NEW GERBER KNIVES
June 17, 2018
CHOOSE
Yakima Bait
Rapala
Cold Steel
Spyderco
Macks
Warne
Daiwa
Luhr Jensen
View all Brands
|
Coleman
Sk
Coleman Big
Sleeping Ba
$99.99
☆ ☆ ☆ ☆ ☆
Action item ▸ Would you return all of the data exactly as it stands above?

Answer box ▸
NEW GERBER KNIVES
June 17, 2018
CHOOSE
Yakima Bait
Rapala
Cold Steel
Spyderco
Macks
Warne
Daiwa
Luhr Jensen
View all Brands
|
Coleman
Sk
Coleman Big
Sleeping Ba
$99.99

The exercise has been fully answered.